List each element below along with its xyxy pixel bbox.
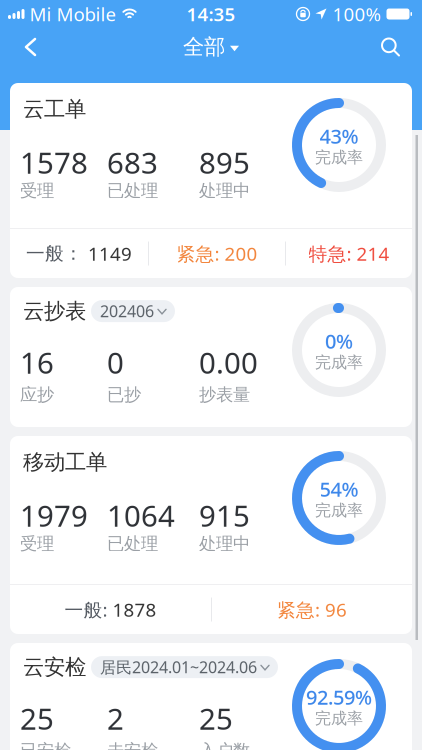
staticText: 96 bbox=[325, 597, 347, 622]
staticText: 54% bbox=[320, 476, 358, 502]
staticText: 214 bbox=[356, 241, 390, 266]
staticText: 1979 bbox=[20, 496, 88, 535]
staticText: 处理中 bbox=[199, 533, 250, 554]
button[interactable]: Search bbox=[381, 28, 422, 66]
staticText: 应抄 bbox=[20, 384, 54, 405]
staticText: Mi Mobile bbox=[30, 2, 116, 26]
staticText: 全部 bbox=[183, 34, 225, 60]
staticText: 200 bbox=[224, 241, 258, 266]
staticText: 915 bbox=[199, 496, 250, 535]
staticText: 居民2024.01~2024.06 bbox=[100, 656, 257, 678]
staticText: 紧急: bbox=[277, 597, 320, 622]
button[interactable]: Back bbox=[0, 28, 35, 66]
staticText: 2 bbox=[107, 699, 124, 738]
staticText: 一般： bbox=[26, 242, 83, 265]
staticText: 抄表量 bbox=[199, 384, 250, 405]
staticText: 入户数 bbox=[199, 740, 250, 750]
staticText: 移动工单 bbox=[23, 449, 107, 475]
staticText: 完成率 bbox=[315, 501, 363, 520]
button[interactable]: 云安检 bbox=[10, 643, 412, 750]
staticText: 25 bbox=[20, 699, 54, 738]
staticText: 未安检 bbox=[107, 740, 158, 750]
staticText: 一般: bbox=[64, 597, 108, 622]
staticText: 完成率 bbox=[315, 709, 363, 728]
button[interactable]: 移动工单 bbox=[10, 436, 412, 634]
button[interactable]: 云抄表 bbox=[10, 287, 412, 427]
staticText: 云工单 bbox=[23, 96, 86, 122]
staticText: 已安检 bbox=[20, 740, 71, 750]
staticText: 紧急: bbox=[176, 241, 220, 266]
staticText: 25 bbox=[199, 699, 233, 738]
staticText: 683 bbox=[107, 143, 158, 182]
staticText: 43% bbox=[320, 123, 358, 149]
staticText: 完成率 bbox=[315, 148, 363, 167]
staticText: 0 bbox=[107, 343, 124, 382]
staticText: 1064 bbox=[107, 496, 175, 535]
staticText: 已处理 bbox=[107, 180, 158, 201]
staticText: 已抄 bbox=[107, 384, 141, 405]
staticText: 0% bbox=[325, 328, 353, 354]
staticText: 云抄表 bbox=[23, 298, 86, 324]
staticText: 1149 bbox=[88, 241, 132, 266]
staticText: 0.00 bbox=[199, 343, 258, 382]
staticText: 受理 bbox=[20, 533, 54, 554]
staticText: 895 bbox=[199, 143, 250, 182]
staticText: 100% bbox=[332, 2, 382, 26]
staticText: 1578 bbox=[20, 143, 88, 182]
staticText: 16 bbox=[20, 343, 54, 382]
button[interactable]: 全部 bbox=[183, 34, 239, 60]
button[interactable]: 云工单 bbox=[10, 83, 412, 278]
staticText: 92.59% bbox=[306, 684, 372, 710]
staticText: 1878 bbox=[112, 597, 156, 622]
staticText: 202406 bbox=[100, 300, 154, 322]
staticText: 已处理 bbox=[107, 533, 158, 554]
staticText: 完成率 bbox=[315, 353, 363, 372]
staticText: 特急: bbox=[308, 241, 352, 266]
staticText: 云安检 bbox=[23, 654, 86, 680]
button[interactable]: 居民2024.01~2024.06 bbox=[91, 656, 278, 678]
button[interactable]: 202406 bbox=[91, 300, 175, 322]
staticText: 受理 bbox=[20, 180, 54, 201]
staticText: 处理中 bbox=[199, 180, 250, 201]
staticText: 14:35 bbox=[186, 2, 236, 26]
━━━━━━━━
Instructions for the task: Within the data, how many lines hold "移动工单"? Respond with only the number.

Solution to the exercise: 2